Mondo Enoico
Il mondo del vino alla ricerca delle sue radici
La continua innovazione e la ricerca di novità in campo viticolo e enologico rischiano di far perdere al mondo del vino le sue radici culturali e identitarie. Si stanno riscoprendo allora i vitigni autoctoni e l'archeologia viticola
23 ottobre 2015 | Graziano Alderighi
Il vino del contadino non esiste più, per fortuna. Il mondo vitivinicolo ha corso moltissimo negli ultimi decenni, tanto che è possibile affermare che il nettare di Bacco di oggi è solo un lontano parente di quello di qualche anno fa.
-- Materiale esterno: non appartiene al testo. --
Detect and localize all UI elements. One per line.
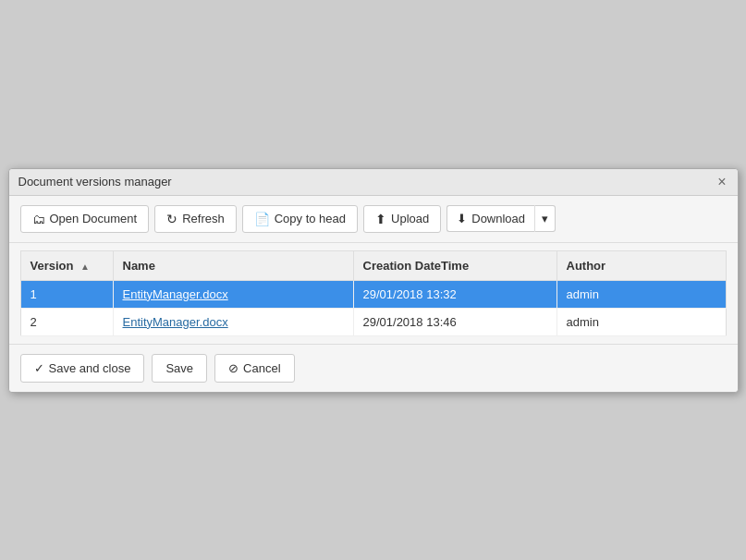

Innovazione continua. Nuove tecniche e tecnologie in campo e in cantina, per migliorare qualitativamente il prodotto, per rispondere alle esigenze del mercato, per abbattere i costi.
Il mondo del vino corre talmente tanto da rischiare di dimenticare le proprie origini e radici.
La riscoperta dei vitigni autoctoni e delle loro potenzialità sono la ricerca di tornare, con le conoscenze moderne, a sapori, tradizioni e culture antiche. Il tentativo di non perdere le radici, di non standardizzare il mondo vitivinicolo, facendolo diventare solo un'industria, dove domina l'omologazione e la standardizzazione.
Cabernet, Merlot, Syrah uguali dall'emisfero nord a quello sud, rischiano di far perdere al vino il proprio carattere fashion, modaiolo ed esperienziale.
Oltre a sapori e profumi inconsueti, di vitigni antichi, oppure rivisitazioni di antiche tecniche, come l'affinamento in argilla, occorre però anche ritrovare le basi culturali su cui fondare il nuovo corso.
Ecco così nascere l'archeologia vitivinicola.
Ricercare tracce del passato significa, in fondo, dare un'identità e una traccia all'oggi.
La sfida sta nel raccogliere gli elementi caratterizzanti di epoche più o meno antiche e riportarle ai nostri giorni, con la mediazione delle conoscenze e delle tecniche moderne.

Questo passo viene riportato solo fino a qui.